=== Exercise prompt ===
Output the entries that follow character for character. Leave every image out.
════════
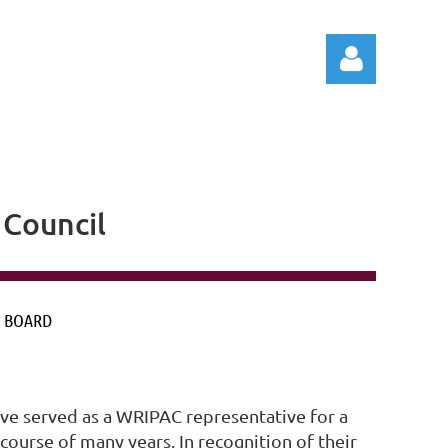
Council
Log in
 BOARD
e served as a WRIPAC representative for a
urse of many years. In recognition of their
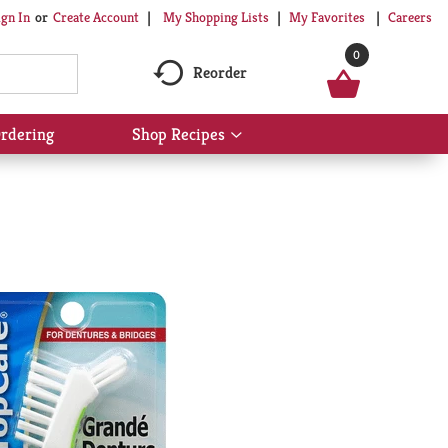
My Shopping Lists
My Favorites
Careers
ign In
Or
Create Account
0
Reorder
rdering
Shop Recipes
Show
submenu
for
Shop
Recipes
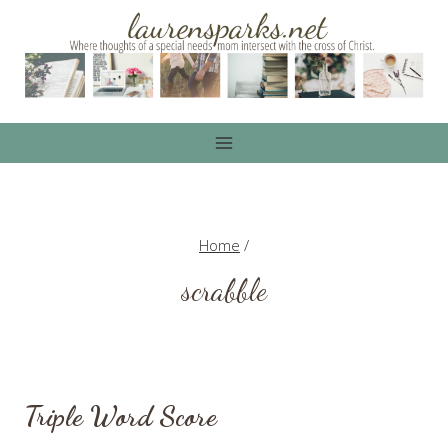
Skip
to
content
Home
/
scrabble
Triple Word Score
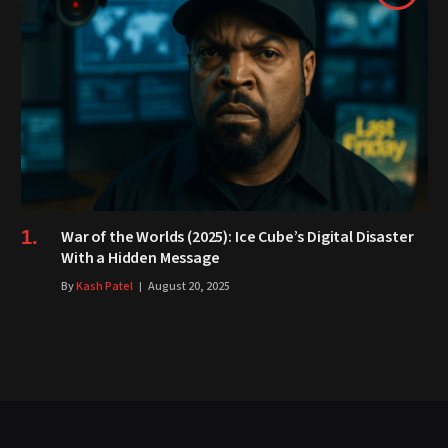
War of the Worlds (2025): Ice Cube’s Digital Disaster
With a Hidden Message
By
Kash Patel
August 20, 2025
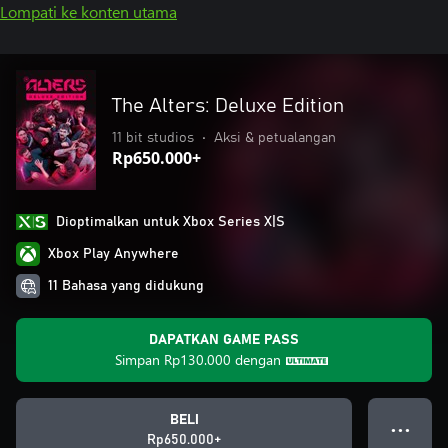
Lompati ke konten utama
The Alters: Deluxe Edition
11 bit studios
•
Aksi & petualangan
Rp650.000+
Dioptimalkan untuk Xbox Series X|S
Xbox Play Anywhere
11 Bahasa yang didukung
DAPATKAN GAME PASS
Simpan
Rp130.000
dengan
BELI
● ● ●
Rp650.000+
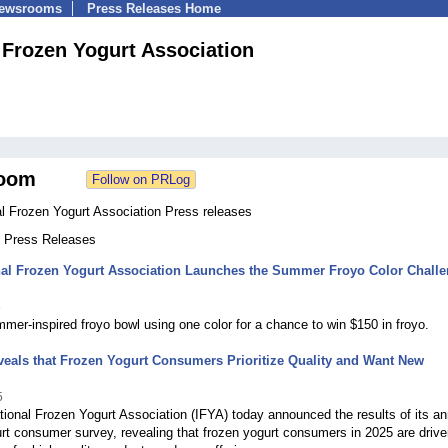
Newsrooms
Press Releases Home
l Frozen Yogurt Association
oom
al Frozen Yogurt Association Press releases
4 Press Releases
onal Frozen Yogurt Association Launches the Summer Froyo Color Chall
6
er‑inspired froyo bowl using one color for a chance to win $150 in froyo.
eals that Frozen Yogurt Consumers Prioritize Quality and Want New
5
tional Frozen Yogurt Association (IFYA) today announced the results of its an
rt consumer survey, revealing that frozen yogurt consumers in 2025 are drive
════════
=== Response for this exercise ===
Council
Log in
 BOARD
e served as a WRIPAC representative for a
urse of many years. In recognition of their
My Shopping Lists
My Favorites
Careers
ign In
Or
Create Account
0
Reorder
rdering
Shop Recipes
Show
submenu
for
Shop
Recipes
Skip
to
content
Home
/
scrabble
Triple Word Score
War of the Worlds (2025): Ice Cube’s Digital Disaster
With a Hidden Message
By
Kash Patel
August 20, 2025
Lompati ke konten utama
The Alters: Deluxe Edition
11 bit studios
•
Aksi & petualangan
Rp650.000+
Dioptimalkan untuk Xbox Series X|S
Xbox Play Anywhere
11 Bahasa yang didukung
DAPATKAN GAME PASS
Simpan
Rp130.000
dengan
BELI
● ● ●
Rp650.000+
Newsrooms
Press Releases Home
l Frozen Yogurt Association
oom
al Frozen Yogurt Association Press releases
4 Press Releases
onal Frozen Yogurt Association Launches the Summer Froyo Color Chall
6
er‑inspired froyo bowl using one color for a chance to win $150 in froyo.
eals that Frozen Yogurt Consumers Prioritize Quality and Want New
5
tional Frozen Yogurt Association (IFYA) today announced the results of its an
rt consumer survey, revealing that frozen yogurt consumers in 2025 are drive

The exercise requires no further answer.